I fully support this request!
I consider (optional) passwordless (FIDO2/Smartcard + PIN) login & decrypt both more secure and convenient.
Obvious attack vector now is: If somebody logs / scouts my masterkey (no matter how long & complex it might be), he could decrypt offline vault copys on my computer/phone.
No idea if FIDO2 (+PIN) would be feasible to login AND encrypt/decrypt. But Smartcard (+PIN) should and it is available on Security Keys (YubiKey, NitroKey, …) and Windows (Windows Hello).
Bitwarden offers the option to request the master password when opening defined entries. I’d like to request the feature to request the security key (Yubikey, FIDO2, …) instead of the master password when opening the defined entries.
Thank you very much in advance for considering my request.
I mean, you could even have it default to requiring both Yubikey and password at every unlock, as long as it’s a togglable option. My thinking is that if someone wants to get into my account that badly there’s nothing keeping them from pointing a gun at my head and demaning my passphrase anyway. Does that seem reasonable?

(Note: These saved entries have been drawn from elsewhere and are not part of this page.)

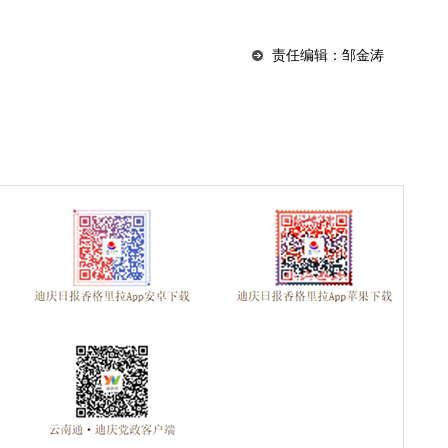
责任编辑：邹金涛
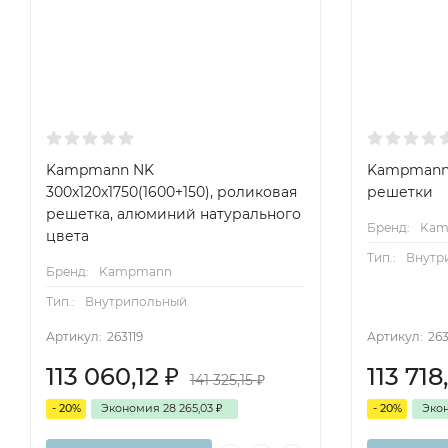
Kampmann NK
Kampmann 
300x120x1750(1600+150), роликовая
решетки
решетка, алюминий натурального
Бренд:
Kam
цвета
Тип.:
Внутр
Бренд:
Kampmann
Тип.:
Внутрипольный
Артикул:
263119
Артикул:
26
113 060,12
₽
113 71
141 325,15
₽
- 20%
Экономия
28 265,03
₽
- 20%
Эко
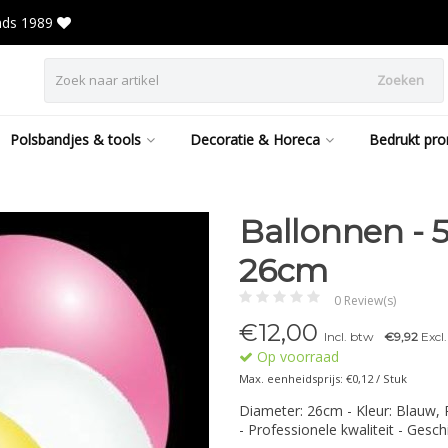
inds 1989
Zoeken
Polsbandjes & tools
Decoratie & Horeca
Bedrukt pro
Ballonnen - 5
26cm
0 Review(s)
€
12,00
Incl. btw
€9,92
Excl
Op voorraad
Max. eenheidsprijs: €0,12 / Stuk
Diameter: 26cm - Kleur: Blauw, 
- Professionele kwaliteit - Gesch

Also, wish more forums would have this “2 months later” or “10 days later” between posts. Exceptionally good idea. (Edit: is this just a default Discourse feature?)
I joined the forums exclusively to support this. I thought this was already a feature when I signed up for Premium, tbh, and it was the entire reason I did so. Having an option to verify (PÎN + key) unlocks seems like a basic convenience feature, especially for devices without biometric options like desktop computers.